Aufbruch der Flüchtlinge
Asylbewerber aus ganz Deutschland wollen am Wochenende in Würzburg zwei Protestzüge nach Berlin starten
»Würzburg, Bamberg, Augsburg, Düsseldorf, Berlin. Alle Flüchtlingsheime schließen«, heißt es auf einem Transparent, das an einem weißen Zelt am Berliner Heinrichplatz hängt. Dort harren seit mehreren Wochen Flüchtlinge aus Berlin und Brandenburg Tag und Nacht aus, um für die Durchsetzung ihrer Rechte zu demonstrieren. »Wir sind Teil einer Protestbewegung, die sich aus den Lagerunterkünften über ganz Deutschland ausgebreitet hat«, erklärte ein Aktivist gegenüber »nd«. Tatsächlich sorgten einige spektakuläre Aktionen in den letzten Monaten bundesweit für Schlagzeilen, wurden aber nicht als Ausdruck einer neuen bundesweiten Flüchtlingsorganisation wahrgenommen.
Der Streik der Asylbewerber hatte am 18. März in Würzburg begonnen. Seither campieren sie dort in der Innenstadt, mehrmals waren sie seither auch in den Hungerstreik getreten, teilweise mit zugenähten Lippen. Nun wollen Asylbewerber aus ganz Deutschland von Würzburg aus nach Berlin aufbrechen. Am Sonnabend will sich eine Flüchtlingsgruppe zu Fuß auf den Weg in die Bundeshauptstadt begeben. Die zweite Gruppe toure mit einem Bus eine längere Route quer durch Deutschland, teilen die Organisatoren mit. Beide Protestzüge sollen Mitte Oktober an ihrem Ziel ankommen.

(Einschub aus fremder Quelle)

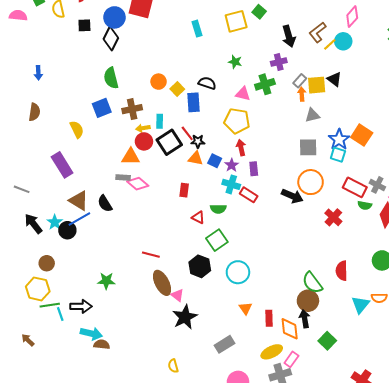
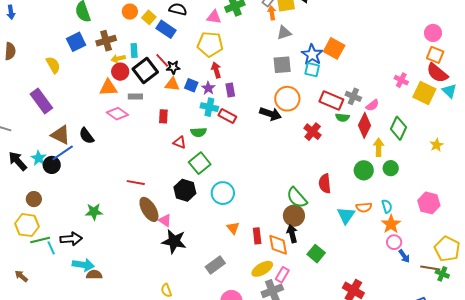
blue rectangle: (194, 102) -> (166, 29), turned -48
gray rectangle: (123, 177) -> (135, 97), moved
black star: (185, 317) -> (174, 241), turned -30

Der Fußmarsch führt die Flüchtlinge von Würzburg aus über mehrere Stationen durch Bayern und Thüringen, über Sachsen, Sachsen-Anhalt, Brandenburg nach Berlin. Dabei sollen sich Bewohner von am Weg liegenden Asylbewerberheimen dem Protestmarsch anschließen. Die Busroute führt über Hessen, Rheinland-Pfalz, Nordrhein-Westfalen, Niedersachsen, Sachsen-Anhalt und Brandenburg nach Berlin. Auf beiden Touren sind über 20 Stationen geplant, an denen auch demonstriert werden soll.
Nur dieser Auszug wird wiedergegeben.